The U.S. District Court for the Northern District of Oklahoma ruled that McDonnell Douglas Corporation violated ERISA by closing its Tulsa plant for the alleged purpose of avoiding additional pension and benefit liability. McDonnell Douglas had implemented the "Hard Reality" program to reduce its expenses through layoffs and plant closures. The company claimed that it closed the Tulsa plant for financial reasons related to excess capacity.

The Court rejected as pretext the company’s reason for the Tulsa plant closure. The Court’s rejection was based primarily on four pieces of evidence. First, the company’s director of pension, savings, and payrolls testified that he was involved in a project that included projecting the effect on costs and savings if the company decided to reduce staff levels. Second, an outside consultant for the company wrote a memo (which was circulated through the company) stating that a layoff at a plant with an older population of employees would result in corporate pension savings; the Court found that that Tulsa plant met this profile. Third, the company failed to timely report the pension funds it saved by closing this plant, as required by federal regulations. Finally, the Court noted that the Company misled union and political officials in Oklahoma regarding the effect of the pending approval of a government contract on the survival of the plant.

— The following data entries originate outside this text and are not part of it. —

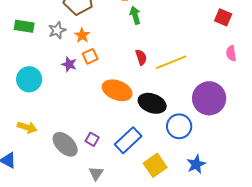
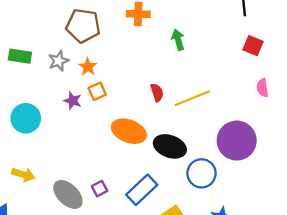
green arrow: (135, 15) -> (178, 40), moved
purple square: (92, 139) -> (100, 189), turned 32

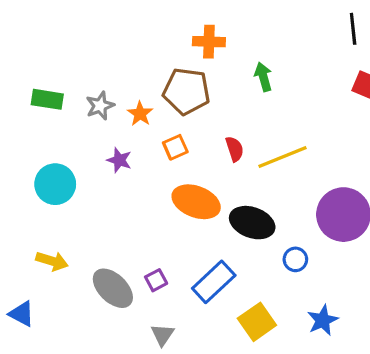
brown pentagon: (83, 26) -> (187, 91), moved
orange square: (97, 91) -> (175, 147), moved
blue circle: (202, 173) -> (295, 259), size x0.6

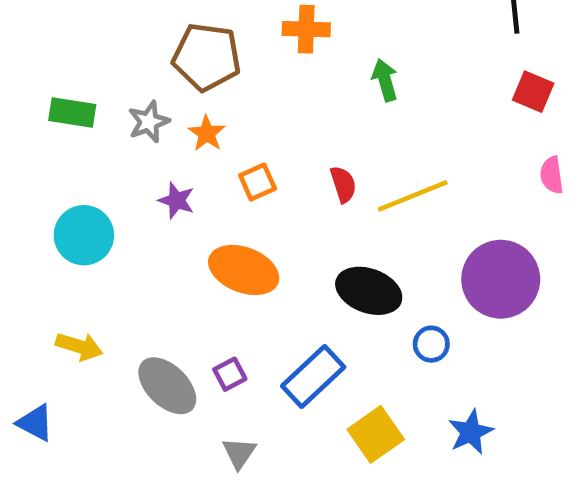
brown pentagon: (187, 91) -> (207, 57), moved
orange ellipse: (196, 202) -> (244, 270), moved

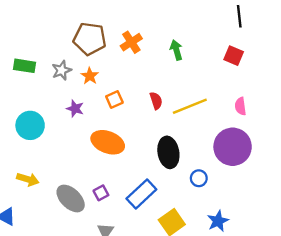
orange cross: (306, 29) -> (131, 42), moved, turned -35
red square: (533, 92) -> (234, 56), moved
pink semicircle: (552, 175) -> (240, 106), moved
black ellipse: (369, 291) -> (168, 152), turned 60

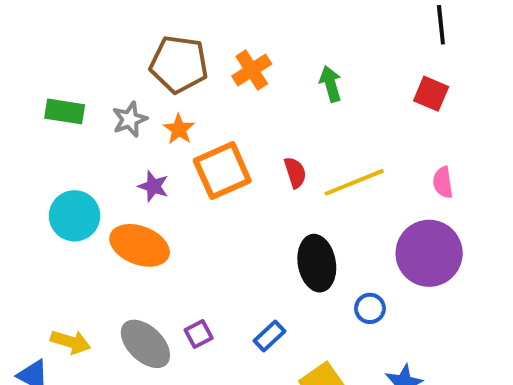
orange square: (114, 100) -> (222, 171), size x1.8
orange ellipse: (108, 142) -> (140, 245), moved
yellow arrow: (28, 179) -> (71, 342), moved
blue rectangle: (141, 194) -> (270, 336), size x0.6

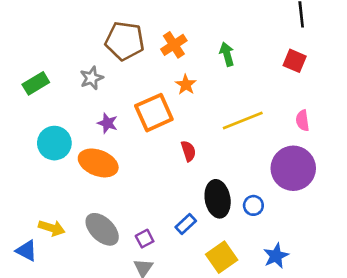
green rectangle: (65, 111) -> (36, 83), moved, turned -40
orange star: (179, 129) -> (186, 85), moved
red semicircle: (295, 173) -> (188, 151), moved
black ellipse: (317, 263) -> (218, 199), moved
purple square: (199, 334) -> (145, 239), moved

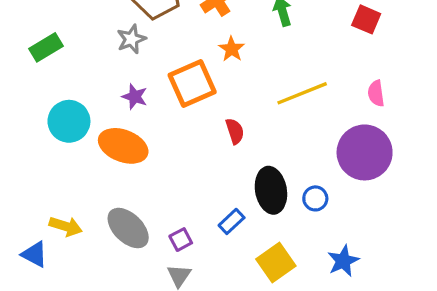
gray star: (92, 78) -> (131, 39), moved

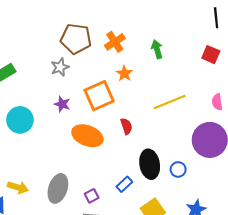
orange ellipse: (123, 146) -> (87, 136), moved
gray ellipse: (128, 228) -> (58, 188), turned 64

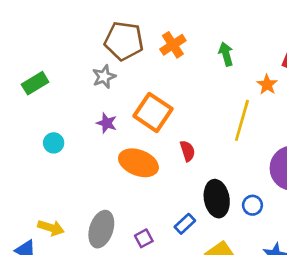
orange star: (124, 74) -> (267, 85), moved
orange square: (99, 96) -> (153, 112), turned -32
yellow line: (170, 102) -> (242, 120), turned -52
cyan circle: (20, 120) -> (54, 143), size x0.6

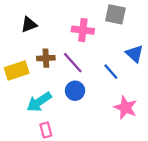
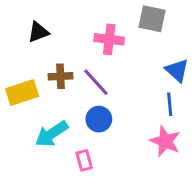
blue line: (111, 72) -> (170, 104), moved, turned 36
pink rectangle: (46, 130) -> (84, 160), moved

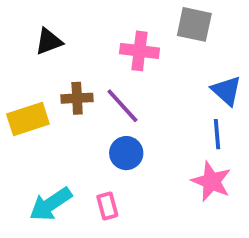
cyan arrow: (52, 134) -> (51, 204), moved

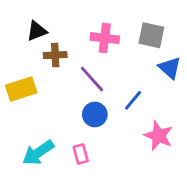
gray square: (194, 24) -> (151, 35), moved
brown cross: (77, 98) -> (55, 55), moved
blue line: (217, 134) -> (133, 100), moved, turned 45

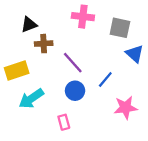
pink cross: (105, 38) -> (83, 17), moved
pink star: (158, 136) -> (126, 108), turned -30
cyan arrow: (38, 153) -> (31, 99), moved

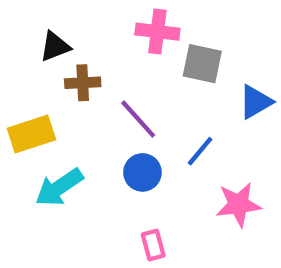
gray square: (120, 28) -> (202, 64), moved
blue triangle: (135, 54) -> (256, 102), turned 48
pink rectangle: (64, 122) -> (153, 245), moved

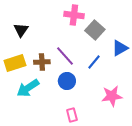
black triangle: (55, 46) -> (21, 30), moved, turned -35
gray square: (202, 64) -> (95, 30), turned 30
brown cross: (83, 83) -> (42, 62), moved
blue line: (200, 151) -> (94, 62), moved

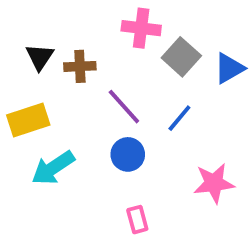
blue triangle: (120, 48) -> (229, 68), moved
brown cross: (42, 62) -> (80, 66), moved

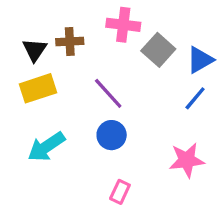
brown cross: (80, 66) -> (70, 42), moved
blue line: (179, 118) -> (195, 98), moved
yellow rectangle: (28, 120) -> (38, 88), moved
pink rectangle: (137, 220) -> (120, 192), turned 40

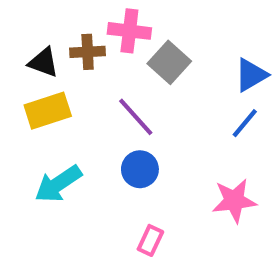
pink cross: (123, 25) -> (129, 31), moved
black triangle: (35, 50) -> (44, 62), turned -44
gray square: (158, 50) -> (169, 62), moved

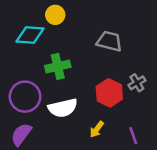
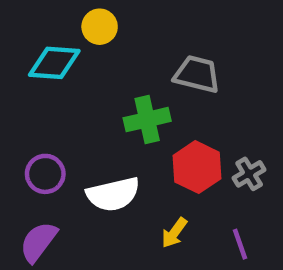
green cross: (58, 66) -> (147, 120), moved
gray cross: (137, 83) -> (249, 174), moved
purple circle: (25, 97) -> (45, 174), size x0.7

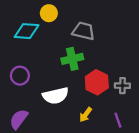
gray trapezoid: (197, 74) -> (83, 31), moved
purple circle: (45, 174) -> (20, 76), moved
gray cross: (249, 174) -> (122, 86), turned 32

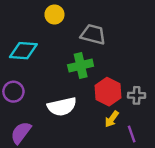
cyan diamond: (27, 31) -> (23, 51), moved
purple circle: (20, 76) -> (13, 92), moved
yellow arrow: (86, 115) -> (112, 119), moved

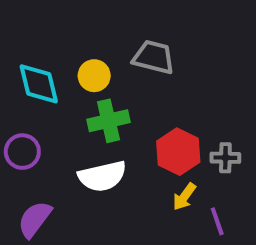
yellow circle: (54, 14) -> (94, 76), moved
cyan diamond: (23, 51) -> (39, 84), turned 72
green cross: (81, 66) -> (108, 121), moved

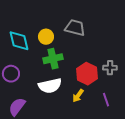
gray cross: (225, 158) -> (110, 68), moved
yellow arrow: (184, 197) -> (78, 96), moved
purple line: (217, 221) -> (106, 100), moved

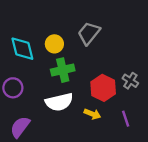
gray trapezoid: (75, 28) -> (89, 33), turned -65
gray cross: (110, 68) -> (130, 81), turned 32
yellow arrow: (78, 96) -> (92, 114), turned -104

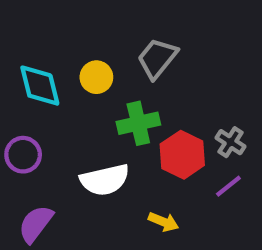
green cross: (63, 70) -> (138, 123), moved
yellow arrow: (92, 114) -> (163, 222), moved
purple line: (126, 119) -> (228, 186), moved, turned 70

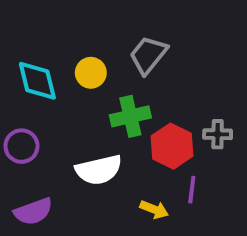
gray cross: (231, 142) -> (218, 134), turned -32
purple line: (228, 186) -> (192, 190), moved, turned -44
purple semicircle: (36, 224) -> (33, 211), turned -147

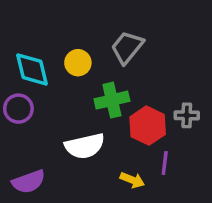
purple circle: (21, 146) -> (18, 109), moved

Although noting that the Court usually gives great deference to business decisions, the Court found that McDonnell Douglas was motivated, at least in part, by a desire to reduce ERISA protected benefits. It is expected that the Company and its successor will appeal this ruling, since it appears to support the proposition that an employer cannot consider pension and benefit savings in a decision to close a facility. In a market where companies are attempting to increase net profits by cutting payroll and benefit expenses, among others, this case bears watching.

Millsap v McDonnell Douglas Corp., N.D. Okla., No. 94-C-633-H, 9/5/01.